Quim Berto

Personal information
- Full name: Joaquim Alberto Ferreira Machado
- Date of birth: 9 October 1971 (age 54)
- Place of birth: Guimarães, Portugal
- Height: 1.67 m (5 ft 5+1⁄2 in)
- Position: Fullback

Youth career
- 1984–1990: Vitória Guimarães

Senior career*
- Years: Team / Apps / (Gls)
- 1990–1992: Benfica Castelo Branco / 28 / (3)
- 1992–1997: Vitória Guimarães / 128 / (9)
- 1997–2001: Sporting CP / 48 / (3)
- 1998–1999: → Vitória Guimarães (loan) / 15 / (2)
- 2001–2002: Benfica / 0 / (0)
- 2001–2002: → Varzim (loan) / 17 / (4)
- 2002–2004: Varzim / 60 / (10)
- 2004–2005: Estrela Amadora / 28 / (4)
- 2005–2006: Santa Clara / 26 / (2)
- 2006–2010: Vizela / 101 / (5)
- Total:  / 451 / (42)

Managerial career
- 2011–2012: Vizela
- 2014–2015: Varzim B
- 2015: Varzim
- 2018: Trofense
- 2018–2019: Lusitanos
- 2019–2020: Torreense
- 2020–2021: Tirsense

= Quim Berto =

Portuguese football manager and former player

Joaquim Alberto Ferreira Machado (born 9 October 1971), known as Quim Berto, is a Portuguese former professional footballer who played as a defender (right or left back), currently a manager.

==Playing career==
Quim Berto was born in Guimarães. Over 11 seasons, he amassed Primeira Liga totals of 238 matches and 18 goals in representation of Vitória SC, Sporting CP and Varzim SC. In the summer of 2001 he signed for S.L. Benfica but never appeared officially for the club, spending one year on loan to the latter side before joining permanently.

Additionally, Quim Berto made 186 second division appearances. In that level, in the 2003–04 campaign, he scored a career-best ten goals in 30 games for Varzim, mostly through his main asset, free kicks.

==Coaching career==
Quim Berto retired in June 2010 at nearly 39 years of age after spending four seasons with F.C. Vizela, the last in division three. On 27 July of the following year, he was appointed his last team's manager.
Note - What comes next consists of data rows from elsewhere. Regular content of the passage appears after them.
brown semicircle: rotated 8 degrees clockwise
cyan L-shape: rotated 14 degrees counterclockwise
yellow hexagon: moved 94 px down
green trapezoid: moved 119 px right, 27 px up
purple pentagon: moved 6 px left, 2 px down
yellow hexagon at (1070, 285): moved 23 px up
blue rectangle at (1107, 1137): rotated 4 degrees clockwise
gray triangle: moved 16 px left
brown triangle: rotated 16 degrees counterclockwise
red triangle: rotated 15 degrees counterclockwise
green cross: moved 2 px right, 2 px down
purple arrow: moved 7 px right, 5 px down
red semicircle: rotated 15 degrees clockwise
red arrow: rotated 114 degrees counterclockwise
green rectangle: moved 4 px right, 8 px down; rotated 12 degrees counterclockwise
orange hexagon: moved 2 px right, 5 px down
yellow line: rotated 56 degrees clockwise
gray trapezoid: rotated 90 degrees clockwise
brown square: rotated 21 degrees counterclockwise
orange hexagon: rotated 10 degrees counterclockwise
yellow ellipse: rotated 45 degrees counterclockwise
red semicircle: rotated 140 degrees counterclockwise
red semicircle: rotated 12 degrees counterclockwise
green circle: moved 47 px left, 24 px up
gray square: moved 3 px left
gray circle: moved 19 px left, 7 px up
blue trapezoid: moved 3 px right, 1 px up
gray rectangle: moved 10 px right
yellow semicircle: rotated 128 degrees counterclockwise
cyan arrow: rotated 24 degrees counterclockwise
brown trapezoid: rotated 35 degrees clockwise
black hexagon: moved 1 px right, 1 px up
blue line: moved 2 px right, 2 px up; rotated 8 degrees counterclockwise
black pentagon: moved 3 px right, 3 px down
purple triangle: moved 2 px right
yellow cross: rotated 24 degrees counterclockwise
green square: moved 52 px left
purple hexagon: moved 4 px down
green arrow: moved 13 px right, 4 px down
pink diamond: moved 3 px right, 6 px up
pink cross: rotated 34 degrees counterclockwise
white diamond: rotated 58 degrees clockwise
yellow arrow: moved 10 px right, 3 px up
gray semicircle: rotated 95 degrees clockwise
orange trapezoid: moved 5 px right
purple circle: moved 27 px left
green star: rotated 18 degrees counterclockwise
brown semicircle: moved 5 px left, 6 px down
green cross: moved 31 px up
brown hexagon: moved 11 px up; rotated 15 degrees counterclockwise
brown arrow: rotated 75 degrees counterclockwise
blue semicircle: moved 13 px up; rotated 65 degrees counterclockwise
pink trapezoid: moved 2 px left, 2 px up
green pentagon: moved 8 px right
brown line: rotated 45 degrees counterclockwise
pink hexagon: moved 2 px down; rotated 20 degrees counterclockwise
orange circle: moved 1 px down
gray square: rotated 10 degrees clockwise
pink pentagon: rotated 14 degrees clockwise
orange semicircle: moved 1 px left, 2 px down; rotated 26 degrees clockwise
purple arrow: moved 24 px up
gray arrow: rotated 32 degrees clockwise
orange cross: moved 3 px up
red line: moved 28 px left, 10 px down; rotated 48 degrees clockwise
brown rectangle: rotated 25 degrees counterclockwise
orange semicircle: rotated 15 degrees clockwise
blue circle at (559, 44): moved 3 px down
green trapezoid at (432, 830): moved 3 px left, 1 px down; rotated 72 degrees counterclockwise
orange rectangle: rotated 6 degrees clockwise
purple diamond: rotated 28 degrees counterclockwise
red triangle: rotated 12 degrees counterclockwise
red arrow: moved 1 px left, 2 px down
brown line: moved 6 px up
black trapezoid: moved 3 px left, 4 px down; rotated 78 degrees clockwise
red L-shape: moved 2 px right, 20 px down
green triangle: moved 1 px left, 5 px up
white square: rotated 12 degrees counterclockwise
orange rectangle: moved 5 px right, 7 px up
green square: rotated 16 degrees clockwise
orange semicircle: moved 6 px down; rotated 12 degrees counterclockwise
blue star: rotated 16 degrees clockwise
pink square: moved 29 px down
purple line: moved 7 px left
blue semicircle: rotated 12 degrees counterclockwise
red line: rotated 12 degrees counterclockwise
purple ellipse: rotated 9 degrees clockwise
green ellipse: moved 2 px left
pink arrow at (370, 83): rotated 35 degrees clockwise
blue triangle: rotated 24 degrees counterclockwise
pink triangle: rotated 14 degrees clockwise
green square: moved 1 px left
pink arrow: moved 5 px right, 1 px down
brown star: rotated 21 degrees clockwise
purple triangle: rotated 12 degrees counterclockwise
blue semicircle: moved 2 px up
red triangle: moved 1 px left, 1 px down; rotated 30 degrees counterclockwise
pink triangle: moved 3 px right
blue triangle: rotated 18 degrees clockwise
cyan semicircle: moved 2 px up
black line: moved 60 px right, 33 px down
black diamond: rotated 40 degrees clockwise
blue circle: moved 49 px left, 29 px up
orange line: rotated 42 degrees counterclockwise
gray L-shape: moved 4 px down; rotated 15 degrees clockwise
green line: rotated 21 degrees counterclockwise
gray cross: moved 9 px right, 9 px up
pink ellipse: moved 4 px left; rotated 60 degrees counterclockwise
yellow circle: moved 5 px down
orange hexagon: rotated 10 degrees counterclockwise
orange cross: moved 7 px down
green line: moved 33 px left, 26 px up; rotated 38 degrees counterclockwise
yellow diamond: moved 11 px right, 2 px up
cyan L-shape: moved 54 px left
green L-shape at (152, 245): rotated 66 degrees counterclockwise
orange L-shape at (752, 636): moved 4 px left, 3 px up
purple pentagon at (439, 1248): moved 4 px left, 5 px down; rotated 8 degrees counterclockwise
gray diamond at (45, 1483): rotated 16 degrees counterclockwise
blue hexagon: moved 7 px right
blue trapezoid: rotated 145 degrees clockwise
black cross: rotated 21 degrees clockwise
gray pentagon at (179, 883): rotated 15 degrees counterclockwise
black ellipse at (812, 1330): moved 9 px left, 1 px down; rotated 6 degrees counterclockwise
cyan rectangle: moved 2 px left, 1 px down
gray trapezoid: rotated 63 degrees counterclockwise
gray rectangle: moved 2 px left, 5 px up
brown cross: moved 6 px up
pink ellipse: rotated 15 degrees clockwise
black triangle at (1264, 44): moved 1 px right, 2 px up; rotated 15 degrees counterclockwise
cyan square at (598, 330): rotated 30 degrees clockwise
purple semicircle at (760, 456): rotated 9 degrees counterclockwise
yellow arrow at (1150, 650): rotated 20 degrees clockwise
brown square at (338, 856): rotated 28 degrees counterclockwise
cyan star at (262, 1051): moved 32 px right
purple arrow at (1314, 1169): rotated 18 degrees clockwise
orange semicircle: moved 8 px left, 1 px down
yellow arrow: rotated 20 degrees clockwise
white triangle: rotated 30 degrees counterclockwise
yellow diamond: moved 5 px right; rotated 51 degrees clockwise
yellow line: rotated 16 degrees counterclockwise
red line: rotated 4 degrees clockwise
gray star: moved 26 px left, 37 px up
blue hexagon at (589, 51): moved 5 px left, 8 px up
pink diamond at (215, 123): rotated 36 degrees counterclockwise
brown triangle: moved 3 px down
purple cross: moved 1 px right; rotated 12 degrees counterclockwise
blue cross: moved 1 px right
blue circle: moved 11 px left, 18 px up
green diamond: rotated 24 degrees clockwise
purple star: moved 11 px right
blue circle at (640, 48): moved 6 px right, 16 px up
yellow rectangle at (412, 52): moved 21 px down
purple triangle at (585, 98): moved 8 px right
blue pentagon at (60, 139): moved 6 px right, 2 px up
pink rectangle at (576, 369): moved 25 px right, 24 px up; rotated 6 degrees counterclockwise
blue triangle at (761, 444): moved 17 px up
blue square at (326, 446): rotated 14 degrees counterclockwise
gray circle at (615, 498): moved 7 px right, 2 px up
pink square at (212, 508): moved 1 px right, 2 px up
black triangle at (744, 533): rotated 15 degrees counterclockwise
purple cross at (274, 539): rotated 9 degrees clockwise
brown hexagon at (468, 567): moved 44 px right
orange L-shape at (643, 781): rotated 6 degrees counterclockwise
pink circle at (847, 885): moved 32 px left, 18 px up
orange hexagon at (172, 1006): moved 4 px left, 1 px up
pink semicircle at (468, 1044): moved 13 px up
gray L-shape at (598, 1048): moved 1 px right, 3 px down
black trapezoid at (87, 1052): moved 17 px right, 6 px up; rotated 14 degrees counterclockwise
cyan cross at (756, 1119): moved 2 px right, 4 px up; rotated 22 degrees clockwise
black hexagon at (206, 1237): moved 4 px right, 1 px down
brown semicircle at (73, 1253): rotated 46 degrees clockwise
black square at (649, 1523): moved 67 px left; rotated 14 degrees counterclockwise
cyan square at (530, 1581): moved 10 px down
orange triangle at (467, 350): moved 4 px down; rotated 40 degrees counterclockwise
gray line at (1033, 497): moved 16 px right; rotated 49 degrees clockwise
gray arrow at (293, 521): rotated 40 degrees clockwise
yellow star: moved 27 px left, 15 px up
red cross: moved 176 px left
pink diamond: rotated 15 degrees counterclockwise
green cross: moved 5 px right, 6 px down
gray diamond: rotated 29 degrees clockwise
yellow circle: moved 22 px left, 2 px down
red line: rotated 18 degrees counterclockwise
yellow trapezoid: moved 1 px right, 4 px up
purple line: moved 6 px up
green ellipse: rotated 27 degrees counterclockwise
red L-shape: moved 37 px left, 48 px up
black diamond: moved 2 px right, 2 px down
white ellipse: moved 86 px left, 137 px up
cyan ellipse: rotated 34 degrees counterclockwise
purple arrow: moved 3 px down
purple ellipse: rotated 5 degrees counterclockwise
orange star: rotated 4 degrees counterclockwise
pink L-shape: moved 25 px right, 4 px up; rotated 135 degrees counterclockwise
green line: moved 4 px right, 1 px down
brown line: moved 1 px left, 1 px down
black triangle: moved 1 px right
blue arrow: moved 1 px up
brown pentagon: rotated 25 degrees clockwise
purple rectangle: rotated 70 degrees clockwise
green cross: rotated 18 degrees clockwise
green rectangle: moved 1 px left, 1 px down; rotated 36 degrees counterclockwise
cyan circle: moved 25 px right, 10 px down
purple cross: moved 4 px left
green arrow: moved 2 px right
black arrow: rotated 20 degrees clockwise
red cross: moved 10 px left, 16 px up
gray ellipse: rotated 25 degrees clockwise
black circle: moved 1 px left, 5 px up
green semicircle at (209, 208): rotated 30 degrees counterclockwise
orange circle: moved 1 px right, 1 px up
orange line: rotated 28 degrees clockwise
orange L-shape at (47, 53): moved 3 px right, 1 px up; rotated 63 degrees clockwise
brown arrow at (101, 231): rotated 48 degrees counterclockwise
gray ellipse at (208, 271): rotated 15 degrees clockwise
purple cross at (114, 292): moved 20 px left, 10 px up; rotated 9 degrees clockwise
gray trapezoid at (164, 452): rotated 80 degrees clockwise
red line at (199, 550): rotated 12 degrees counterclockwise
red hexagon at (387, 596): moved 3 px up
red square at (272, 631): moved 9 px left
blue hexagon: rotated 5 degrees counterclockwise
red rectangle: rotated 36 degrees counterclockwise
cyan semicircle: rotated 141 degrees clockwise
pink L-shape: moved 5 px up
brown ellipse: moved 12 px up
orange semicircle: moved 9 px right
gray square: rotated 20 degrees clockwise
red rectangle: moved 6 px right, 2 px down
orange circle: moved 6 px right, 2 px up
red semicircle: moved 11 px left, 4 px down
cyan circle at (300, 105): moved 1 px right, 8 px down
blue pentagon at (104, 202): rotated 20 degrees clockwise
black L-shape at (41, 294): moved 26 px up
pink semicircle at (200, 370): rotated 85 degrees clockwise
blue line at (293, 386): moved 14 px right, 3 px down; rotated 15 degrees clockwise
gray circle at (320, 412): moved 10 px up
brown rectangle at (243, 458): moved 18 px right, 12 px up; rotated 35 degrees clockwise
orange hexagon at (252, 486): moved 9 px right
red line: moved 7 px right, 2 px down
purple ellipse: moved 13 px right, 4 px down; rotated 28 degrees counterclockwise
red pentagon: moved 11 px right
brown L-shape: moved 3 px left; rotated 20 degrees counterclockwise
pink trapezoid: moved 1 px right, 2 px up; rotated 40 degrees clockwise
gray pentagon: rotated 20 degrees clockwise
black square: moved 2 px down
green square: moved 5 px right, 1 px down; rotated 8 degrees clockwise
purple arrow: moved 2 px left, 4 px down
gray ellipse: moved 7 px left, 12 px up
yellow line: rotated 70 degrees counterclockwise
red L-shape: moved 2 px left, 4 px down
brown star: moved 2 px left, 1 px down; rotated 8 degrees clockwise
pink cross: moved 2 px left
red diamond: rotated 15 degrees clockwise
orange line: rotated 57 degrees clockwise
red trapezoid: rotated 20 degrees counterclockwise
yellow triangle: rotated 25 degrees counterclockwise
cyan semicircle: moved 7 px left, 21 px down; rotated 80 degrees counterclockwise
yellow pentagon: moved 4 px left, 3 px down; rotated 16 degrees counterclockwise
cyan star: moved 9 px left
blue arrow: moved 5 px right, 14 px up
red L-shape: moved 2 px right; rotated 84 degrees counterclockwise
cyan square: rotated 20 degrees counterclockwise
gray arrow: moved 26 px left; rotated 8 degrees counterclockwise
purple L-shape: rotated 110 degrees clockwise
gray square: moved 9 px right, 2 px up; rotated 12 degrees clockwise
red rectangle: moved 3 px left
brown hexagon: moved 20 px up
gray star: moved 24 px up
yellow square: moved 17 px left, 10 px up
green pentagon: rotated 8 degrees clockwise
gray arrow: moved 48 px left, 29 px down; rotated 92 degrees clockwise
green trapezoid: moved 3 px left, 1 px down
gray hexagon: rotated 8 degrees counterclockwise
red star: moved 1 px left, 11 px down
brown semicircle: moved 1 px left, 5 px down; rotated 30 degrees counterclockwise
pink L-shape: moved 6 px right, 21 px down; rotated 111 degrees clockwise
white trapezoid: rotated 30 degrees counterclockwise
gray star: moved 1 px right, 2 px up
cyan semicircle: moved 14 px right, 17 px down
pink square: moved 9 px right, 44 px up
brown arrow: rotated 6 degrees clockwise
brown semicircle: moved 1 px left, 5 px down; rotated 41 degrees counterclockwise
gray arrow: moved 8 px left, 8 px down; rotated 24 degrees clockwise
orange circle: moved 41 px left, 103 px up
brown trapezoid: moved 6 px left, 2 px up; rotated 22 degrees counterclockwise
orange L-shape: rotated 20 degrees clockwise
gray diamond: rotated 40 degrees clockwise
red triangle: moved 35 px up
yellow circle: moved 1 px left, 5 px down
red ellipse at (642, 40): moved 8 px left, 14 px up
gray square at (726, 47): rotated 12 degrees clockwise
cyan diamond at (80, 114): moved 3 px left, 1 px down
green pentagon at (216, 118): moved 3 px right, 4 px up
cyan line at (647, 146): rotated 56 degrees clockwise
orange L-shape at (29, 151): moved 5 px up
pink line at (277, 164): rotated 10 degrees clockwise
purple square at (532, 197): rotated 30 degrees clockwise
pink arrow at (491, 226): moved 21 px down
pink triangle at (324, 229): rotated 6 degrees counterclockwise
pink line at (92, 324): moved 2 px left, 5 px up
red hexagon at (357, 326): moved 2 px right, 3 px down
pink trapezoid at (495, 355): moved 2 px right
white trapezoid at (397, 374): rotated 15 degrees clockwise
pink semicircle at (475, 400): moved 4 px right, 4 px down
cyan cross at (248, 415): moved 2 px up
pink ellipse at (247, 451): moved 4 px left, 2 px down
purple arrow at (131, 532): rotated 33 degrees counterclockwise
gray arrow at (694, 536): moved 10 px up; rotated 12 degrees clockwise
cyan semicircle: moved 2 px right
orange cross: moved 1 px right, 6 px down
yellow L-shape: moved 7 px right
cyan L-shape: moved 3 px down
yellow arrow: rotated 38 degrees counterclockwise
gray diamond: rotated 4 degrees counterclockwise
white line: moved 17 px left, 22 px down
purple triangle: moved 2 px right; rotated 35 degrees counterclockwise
Hired at Varzim's reserves in 2014, Quim Berto took over the first team on 5 May 2015 when Vítor Paneira left the second-place side near the end of the season. He ended their four-year exile from the second tier with a 3–1 aggregate win against Casa Pia A.C. the following month; he was dismissed on 22 October, due to poor results.

Following his spell in Póvoa de Varzim, Quim Berto returned to the third division and brief stints with C.D. Trofense and S.C.U. Torreense. Between those jobs, he was briefly in charge of FC Lusitanos of Andorra, who were going through a financial crisis.